In light of this, perhaps some readers will wonder why I am interested enough in the topic of religion to write this blog. There are several reasons:

First, religion is a fascinating concept. It addresses the questions of where we come from, where we are going, and how we should lead our lives here and now. I believe the answers that religions provide are almost always dead wrong, but they are interesting nonetheless.

Second, religion is the principal virus of irrationality in our world, affecting the majority of people around the globe and in my own country. This irrationality often leads to poor decisions, injustice and misery and I hope that writing against it will contribute, even if in only small way, to a better world.

Third, religion made my life absolutely miserable for several years before my deconversion. It was primarily through internet resources that I was able to break free from my old beliefs and I hope that other doubters will benefit from my own thoughts.

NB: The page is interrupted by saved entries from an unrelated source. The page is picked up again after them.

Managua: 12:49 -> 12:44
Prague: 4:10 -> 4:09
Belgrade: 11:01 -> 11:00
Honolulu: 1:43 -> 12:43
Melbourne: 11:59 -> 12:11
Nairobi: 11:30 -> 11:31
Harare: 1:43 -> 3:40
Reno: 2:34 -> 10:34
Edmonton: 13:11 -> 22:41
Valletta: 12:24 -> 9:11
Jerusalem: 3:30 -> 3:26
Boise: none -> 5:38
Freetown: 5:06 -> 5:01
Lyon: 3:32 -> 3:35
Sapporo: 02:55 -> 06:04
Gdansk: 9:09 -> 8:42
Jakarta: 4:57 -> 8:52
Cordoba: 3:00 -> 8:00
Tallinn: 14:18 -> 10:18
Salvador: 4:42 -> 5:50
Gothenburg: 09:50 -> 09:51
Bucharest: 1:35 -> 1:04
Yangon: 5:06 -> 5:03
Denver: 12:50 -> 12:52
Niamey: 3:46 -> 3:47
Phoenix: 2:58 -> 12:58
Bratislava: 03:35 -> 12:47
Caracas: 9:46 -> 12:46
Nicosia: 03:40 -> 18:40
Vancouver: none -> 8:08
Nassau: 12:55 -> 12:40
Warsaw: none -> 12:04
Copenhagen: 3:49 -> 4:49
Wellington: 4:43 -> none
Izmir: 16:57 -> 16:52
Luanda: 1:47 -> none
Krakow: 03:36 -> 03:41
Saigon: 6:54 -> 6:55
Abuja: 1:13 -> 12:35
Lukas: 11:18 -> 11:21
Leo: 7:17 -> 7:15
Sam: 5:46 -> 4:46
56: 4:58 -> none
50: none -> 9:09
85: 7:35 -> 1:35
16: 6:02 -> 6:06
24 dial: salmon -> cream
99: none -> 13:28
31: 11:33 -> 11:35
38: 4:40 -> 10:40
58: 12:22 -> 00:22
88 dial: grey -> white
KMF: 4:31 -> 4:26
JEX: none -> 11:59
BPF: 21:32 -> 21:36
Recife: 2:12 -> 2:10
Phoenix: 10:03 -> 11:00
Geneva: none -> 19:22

Fourth, religion still affects my life sometimes, especially in the area of dating. Many people refuse, or are at least reluctant, to date an atheist even if they themselves are otherwise essentially apathetic toward religion. I certainly don't expect my blog to change this situation in even the slightest, but it generates additional antagonism in me toward religion, motivating me to write. Dating is difficult enough without having to worry about irrational beliefs in invisible beings. Religion also still affects my life by affecting politics.

Fifth, religion is a topic that I feel that I understand fairly well and can discuss intelligently at length. It's something of a compromise for me between philosophy, which is too abstract, and politics, which is too concrete, both of which interest me to a certain degree but neither of which I really feel qualified to address. I simply enjoy writing and I have more to say about religion than about any other topic.